Solitamente usiamo l’espressione “allargare le braccia” per indicare impotenza e rassegnazione. Invece, pensando a Modugno, alla sua partecipazione a Sanremo con Volare, significa l’esatto contrario: eccomi, ci sono. Un’immagine che viene incredibilmente da lontano, ed è tra le scoperte più sorprendenti di Nel blu.

Ha vent’anni, fa la comparsa a Cinecittà, è il 1949. Gli dicono: tu scendi dal taxi, fai un cenno a qualcuno e vai, basta. E lui, invece, scende e si sbraccia. Viene ripreso dal regista: per colpa di una comparsa rifarà la scena quattro volte. Questo gesto torna, nel mio testo, quando deve chiamare il taxi per raggiungere Frank Sinatra, che lo vuole conoscere.
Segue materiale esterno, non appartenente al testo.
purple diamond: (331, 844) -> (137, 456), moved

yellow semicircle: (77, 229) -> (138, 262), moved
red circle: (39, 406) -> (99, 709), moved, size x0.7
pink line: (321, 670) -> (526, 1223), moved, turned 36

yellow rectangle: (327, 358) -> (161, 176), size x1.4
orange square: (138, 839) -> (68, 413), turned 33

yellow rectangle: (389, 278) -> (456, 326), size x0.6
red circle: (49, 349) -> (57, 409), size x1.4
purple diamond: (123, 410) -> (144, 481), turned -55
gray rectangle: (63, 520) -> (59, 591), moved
E poi a Sanremo.
Ha passato mesi, prima del Festival, davanti allo specchio, a capire come usare le braccia, a provare questo gesto, che avrebbe cambiato la storia della televisione, della musica, di tutto. In questo protendersi verso il mondo sentiva che c’era una forza. Aveva una coscienza istintiva della sua fisicità: a stargli vicino tutti dicono che era un vulcano.
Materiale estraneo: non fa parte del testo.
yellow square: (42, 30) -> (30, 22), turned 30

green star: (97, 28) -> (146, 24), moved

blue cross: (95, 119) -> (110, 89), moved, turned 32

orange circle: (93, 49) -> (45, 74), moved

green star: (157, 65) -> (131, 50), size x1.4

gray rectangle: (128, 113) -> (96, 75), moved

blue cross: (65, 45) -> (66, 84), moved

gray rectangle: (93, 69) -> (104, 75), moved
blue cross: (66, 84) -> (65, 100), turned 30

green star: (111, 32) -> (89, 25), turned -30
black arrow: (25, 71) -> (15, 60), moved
In scena, tu canti Modugno, ma non rifai Modugno, ne abiti l’intenzione. Come vivi il passaggio tra il cantato e il recitativo?
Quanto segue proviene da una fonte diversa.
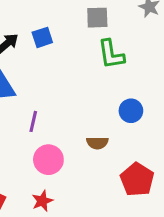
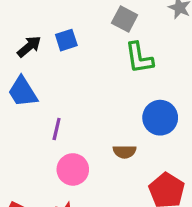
gray square: (97, 18) -> (125, 19), turned 30
blue circle: (131, 111) -> (160, 118), size x1.4

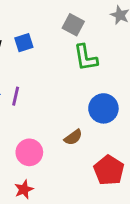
purple line: (57, 129) -> (16, 96), moved
brown semicircle: (125, 152) -> (73, 137), turned -36

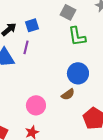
purple line: (16, 96) -> (26, 47), moved
blue circle: (103, 108) -> (78, 73), moved

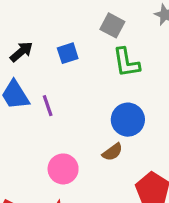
blue square: (32, 25) -> (68, 53), moved
purple line: (26, 47) -> (48, 106), moved, turned -32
Lo spettacolo su Calvino lo chiudevo cantando Il mondo di Jimmy Fontana, una versione molto particolare. Tutti mi hanno detto: ma sai che canti bene? Mi ero sempre tenuto alla larga dal cantare in scena, pensavo che non fosse il mio. Con quello spettacolo mi hanno come dato il via libera, e adesso me la canto e alla grande. Per me, recitare e cantare ora è un unico filo che si svolge. Non lo sento più quel passaggio. All’inizio, in prova, titubavo molto, mi sembrava di fare una cosa che non fosse la mia. Poi, grazie al lavoro fatto con i musicisti, mi sono sentito a casa.

Foto di Luigi Burroni

Che rapporto avete costruito?

Io non so leggere la musica, non so scriverla, ma ho una cultura musicale molto solida. Vengo da una famiglia di loggionisti, da bambino mi portavano alla lirica, alla sinfonica, con mio zio ho cominciato ad ascoltare il jazz, poi il pop. Quindi, ho dato delle suggestioni ai musicisti e loro le hanno accolte, traducendole in fatti musicali. È stato un continuo rimpallo tra di noi. Non facciamo quello che faceva Modugno, né come arrangiamenti, né come tempi, né come atteggiamento. Sarebbe stata una sconfitta, no?
Il nostro è stato proprio un vero laboratorio. Ho chiesto loro di non essere solo un accompagnamento, cosa che detesto, ma di essere la voce dell’anima musicale di Modugno, di raccontare quello che le parole non riescono a raccontare. Dal mio punto di vista, hanno raggiunto perfettamente l’obiettivo. Sono una forza dello spettacolo, un potenziatore di significati.

È un dialogo, uno scambio continuo tra arte e vita, tra canzoni e parole, come se le une fossero il prolungamento delle altre. Che umanità artistica hai trovato dentro di te con Nel blu? Nel vederti in scena, ho avvertito una diversa postura, più defilata del solito, se mi passi il termine. È come se ti fossi davvero lasciato attraversare da Domenico Modugno.

Non so se è Modugno, se è la familiarità che ho con la sua storia, se è il sentirlo proprio un pezzo della mia cultura, della mia anima, della mia terra, che mi ha messo addosso questa nuova postura, questa leggerezza nello stare in scena. Forse, ecco, sarebbe accaduto con qualunque altra storia a questo punto della mia vita, a 55 anni, che ho compiuto una settimana fa.
È come se fossi entrato in una maturità artistica, per cui so che posso fare quello che faccio. Mi sono liberato dai dubbi, e quindi mi porto in scena senza il bisogno di dover dimostrare qualcosa a me stesso, così come ai critici, agli addetti ai lavori, al direttore del teatro che ti viene a vedere, al pubblico. Con questo spettacolo ho smesso di sentirmi sotto giudizio. Ora non devo dimostrare più niente a nessuno.